I ended up creating a conda environment with the prerequisites for medaka and doing a pip install there, which worked somehow. Medaka is always complaining about a GPU not being present although I have a 3080 installed. To me it seems like the GPU version was installed, but the program can't find the GPU. From a consumer perspective I have to say, that the conda installation was much easier and more stable than the pip procedure stated on github. I'm running ubuntu 20.04, if that helps.

cjw85 commented 1 year ago

@gwl2

As stated, I would need to understand more about your system to know why the wheels on PyPI were not being used during installation. On a vanilla Ubuntu 20.04 system (the official docker image from dockerhub) the following is sufficient:

apt update
apt install python3-pip python3.8-venv
python3 -m venv venv --prompt test
. venv/bin/activate
python -m pip install -U pip
pip install medaka

Note the first and second lines here shouldn't be required typically on a system, we're just bootstrapping the Python install in the docker container. The 5th line here is required to update pip; this step is crucial, without it pip will try to fetch the source distribution of pysam rather than a precompiled wheel. (I think its missing from the README as it used to not be necessary, I will add this step explicitly forthwith).
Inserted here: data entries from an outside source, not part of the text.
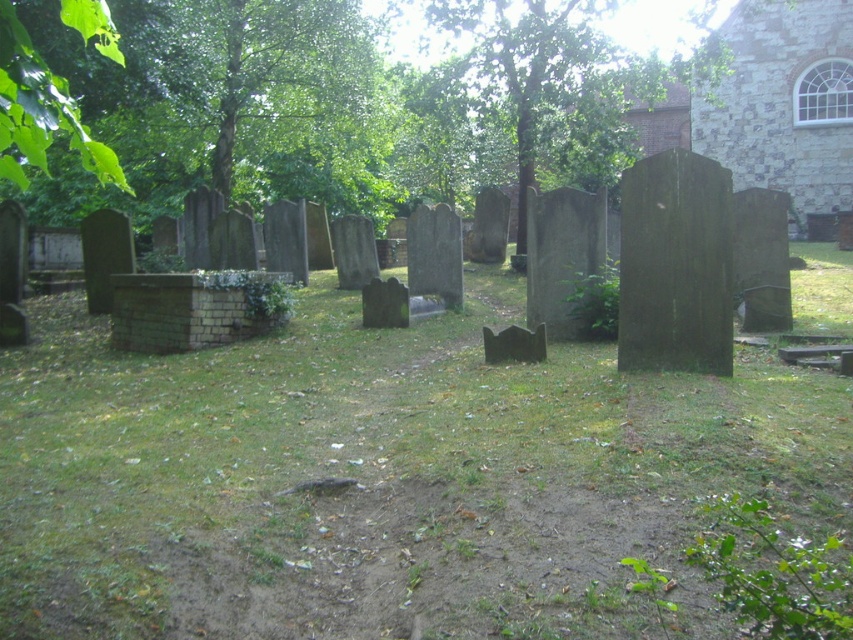 Which is below, green grass at center or green leafy tree at upper center?

Positioned lower is green grass at center.

Between point (438, 460) and point (486, 22), which one is positioned behind?

The point (486, 22) is more distant.

The width and height of the screenshot is (853, 640). Describe the element at coordinates (381, 477) in the screenshot. I see `green grass at center` at that location.

Locate an element on the screen. This screenshot has height=640, width=853. green grass at center is located at coordinates (381, 477).

Can you confirm if brown stone church at upper right is positioned above green leafy tree at upper center?

No, brown stone church at upper right is not above green leafy tree at upper center.

This screenshot has height=640, width=853. In order to click on brown stone church at upper right in this screenshot , I will do `click(770, 106)`.

Where is `brown stone church at upper right`? brown stone church at upper right is located at coordinates (770, 106).

Is green grass at center below brown stone church at upper right?

Yes.

Between point (337, 612) and point (688, 112), which one is positioned behind?

Point (688, 112)

This screenshot has height=640, width=853. I want to click on green grass at center, so click(x=381, y=477). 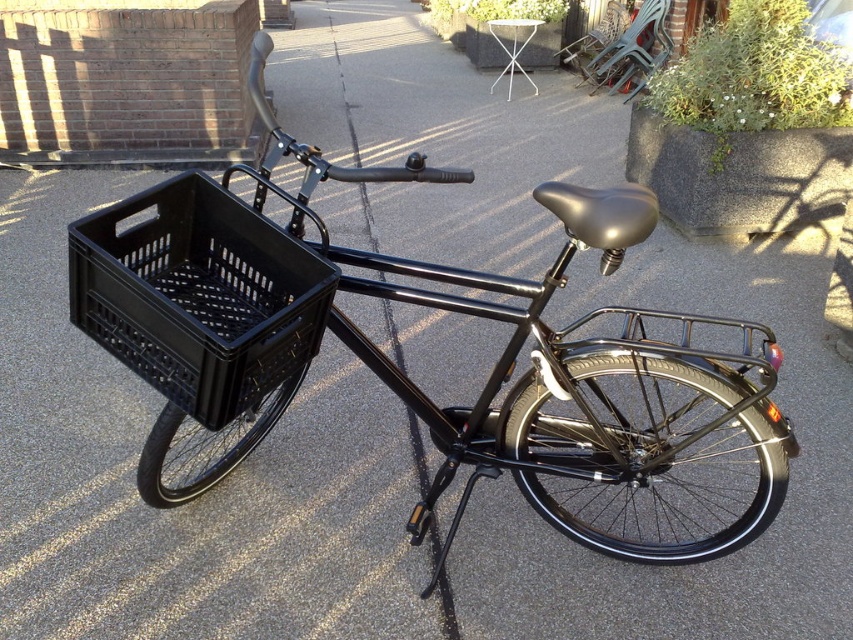 Question: Observing the image, what is the correct spatial positioning of black matte bicycle at center in reference to black plastic basket at left?

Choices:
 (A) below
 (B) above

Answer: (A)

Question: Can you confirm if black matte bicycle at center is smaller than black plastic basket at left?

Choices:
 (A) yes
 (B) no

Answer: (B)

Question: Which object is closer to the camera taking this photo?

Choices:
 (A) black matte bicycle at center
 (B) black plastic basket at left

Answer: (B)

Question: Does black matte bicycle at center appear under black plastic basket at left?

Choices:
 (A) no
 (B) yes

Answer: (B) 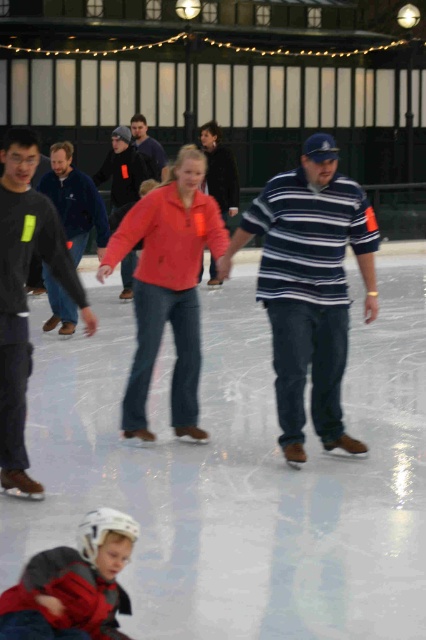 Based on the scene description, which object is positioned higher in the image, the matte brown ice skates at center or the matte black jacket at center?

The matte brown ice skates at center is much taller than the matte black jacket at center, so it is positioned higher in the image.

You are a photographer standing at the edge of the ice rink. You want to take a photo of both the matte pink jacket at center and the orange fleece jacket at center. Which one should you focus on first to ensure they are both in the frame?

The matte pink jacket at center is much taller than the orange fleece jacket at center, so you should focus on the taller matte pink jacket at center first to ensure both are in the frame.

In the scene shown: You are a safety officer at the ice rink and need to ensure there is enough space between skaters for safety. According to the rink rules, skaters must maintain a distance of at least 1.5 meters between each other. Are the matte pink jacket at center and orange fleece jacket at center complying with the safety distance rule?

The matte pink jacket at center and orange fleece jacket at center are 1.38 meters apart, which is less than the required 1.5 meters. Therefore, they are not complying with the safety distance rule. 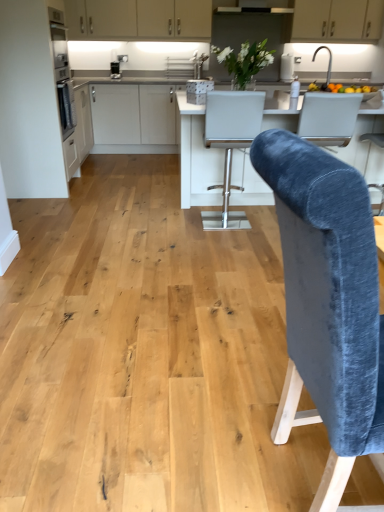 Question: Should I look upward or downward to see matte white cabinets at upper center, the 2th cabinetry positioned from the back?

Choices:
 (A) down
 (B) up

Answer: (B)

Question: Is matte white cabinets at upper center, placed as the 2th cabinetry when sorted from front to back, wider than white leather bar stool at center, the first chair positioned from the back?

Choices:
 (A) no
 (B) yes

Answer: (A)

Question: Is matte white cabinets at upper center, the 2th cabinetry viewed from the top, beside white leather bar stool at center, which ranks as the first chair in top-to-bottom order?

Choices:
 (A) no
 (B) yes

Answer: (A)

Question: Is matte white cabinets at upper center, the 2th cabinetry positioned from the back, not close to white leather bar stool at center, which is the second chair from front to back?

Choices:
 (A) no
 (B) yes

Answer: (B)

Question: Would you say matte white cabinets at upper center, arranged as the 2th cabinetry when viewed from the left, is outside white leather bar stool at center, which is the second chair from front to back?

Choices:
 (A) yes
 (B) no

Answer: (A)

Question: From a real-world perspective, is matte white cabinets at upper center, placed as the 2th cabinetry when sorted from front to back, below white leather bar stool at center, the 2th chair when ordered from bottom to top?

Choices:
 (A) no
 (B) yes

Answer: (A)

Question: Is the position of matte white cabinets at upper center, the 2th cabinetry viewed from the top, less distant than that of white leather bar stool at center, which is the second chair from front to back?

Choices:
 (A) yes
 (B) no

Answer: (B)

Question: Considering the relative positions of velvet blue armchair at right and matte white cabinets at upper center, placed as the 2th cabinetry when sorted from front to back, in the image provided, is velvet blue armchair at right to the left of matte white cabinets at upper center, placed as the 2th cabinetry when sorted from front to back, from the viewer's perspective?

Choices:
 (A) no
 (B) yes

Answer: (A)

Question: Would you say velvet blue armchair at right contains matte white cabinets at upper center, marked as the 2th cabinetry in a right-to-left arrangement?

Choices:
 (A) no
 (B) yes

Answer: (A)

Question: Is velvet blue armchair at right taller than matte white cabinets at upper center, arranged as the 2th cabinetry when viewed from the left?

Choices:
 (A) no
 (B) yes

Answer: (A)

Question: Is velvet blue armchair at right wider than matte white cabinets at upper center, which appears as the 2th cabinetry when ordered from the bottom?

Choices:
 (A) no
 (B) yes

Answer: (B)

Question: Does velvet blue armchair at right have a smaller size compared to matte white cabinets at upper center, which appears as the 2th cabinetry when ordered from the bottom?

Choices:
 (A) no
 (B) yes

Answer: (B)

Question: Is velvet blue armchair at right at the right side of matte white cabinets at upper center, which appears as the 2th cabinetry when ordered from the bottom?

Choices:
 (A) yes
 (B) no

Answer: (A)

Question: Can you confirm if satin black coffee machine at upper left is bigger than matte white cabinets at upper center, marked as the 2th cabinetry in a right-to-left arrangement?

Choices:
 (A) no
 (B) yes

Answer: (A)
If I may extrapolate from this, I would guess the issue you have is the pip available on your system is similarly old to that which ships with Ubuntu 20.04. This is not therefore an issue with medaka (or pysam) packaging. It's akin to using a decrepit version of conda or mamba.

gwl2 commented 1 year ago

Admittedly my mistake, i lost track of the pip installs in different environments and the pip of the OS was indeed not updated. Thanks a lot!

incoherentian commented 1 year ago

I don't know how to identify who facilitated it, but last week's update (1.8.0) is already on Bioconda. Given that, I hope no one minds me closing this.

Thanks to everyone who helped, and whomever wrangled medaka onto bioconda in particular!